Belfast Telegraph

Man latest victim of 'speckled cherry' drug

By Harriet Crawford

The new killer drug known as a "speckled cherry" has been blamed for yet another young man's death.

Two inquests in two days were told how the still legal drug caused the sudden deaths of otherwise healthy men.

The death of father-of-two David Jonathan Guiney is the latest in a host of overdoses connected to the stimulant.

Just yesterday the Belfast Telegraph reported Senior Coroner John Leckey's warning that Northern Ireland may not have seen the last of the fatalities caused by speckled cherries, which have claimed more than 20 lives in the province since 2013.

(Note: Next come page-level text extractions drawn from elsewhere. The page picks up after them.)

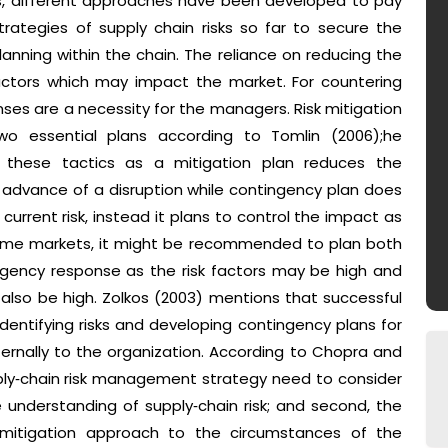
als, different approaches have been developed to pay
rategies of supply chain risks so far to secure the
nning within the chain. The reliance on reducing the
k factors which may impact the market. For countering
ses are a necessity for the managers. Risk mitigation
o essential plans according to Tomlin (2006);he
 these tactics as a mitigation plan reduces the
 in advance of a disruption while contingency plan does
current risk, instead it plans to control the impact as
 some markets, it might be recommended to plan both
ngency response as the risk factors may be high and
also be high. Zolkos (2003) mentions that successful
identifying risks and developing contingency plans for
externally to the organization. According to Chopra and
ply‐chain risk management strategy need to consider
de understanding of supply‐chain risk; and second, the
mitigation approach to the circumstances of the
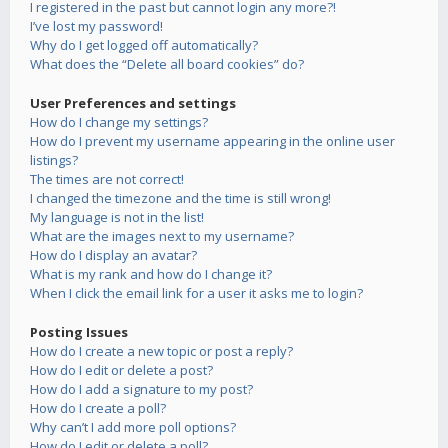
I registered in the past but cannot login any more?!
I’ve lost my password!
Why do I get logged off automatically?
What does the “Delete all board cookies” do?
User Preferences and settings
How do I change my settings?
How do I prevent my username appearing in the online user
listings?
The times are not correct!
I changed the timezone and the time is still wrong!
My language is not in the list!
What are the images next to my username?
How do I display an avatar?
What is my rank and how do I change it?
When I click the email link for a user it asks me to login?
Posting Issues
How do I create a new topic or post a reply?
How do I edit or delete a post?
How do I add a signature to my post?
How do I create a poll?
Why can’t I add more poll options?
How do I edit or delete a poll?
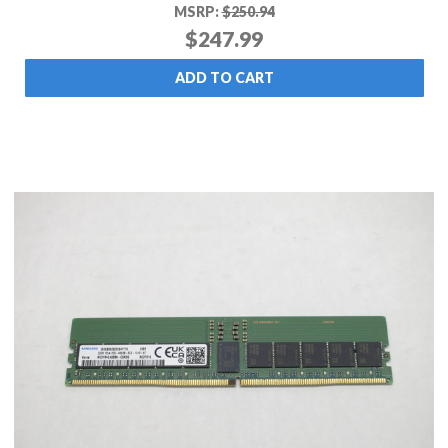
MSRP:
$250.94
$247.99
ADD TO CART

The 35-year-old from Belfast - known as Jonathan - was found dead in his bed by paramedics in February this year, the inquest heard. He and his partner had been taking drugs at his flat when he became unwell. He died before paramedics arrived.

A post-mortem examination confirmed that his death was due to an overdose of speckled cherries and other synthetic drugs, which would have increased the toxic effects.

Speckled cherry is a street name used for 4,4-Dimethylaminorex, also known as "speckled cross".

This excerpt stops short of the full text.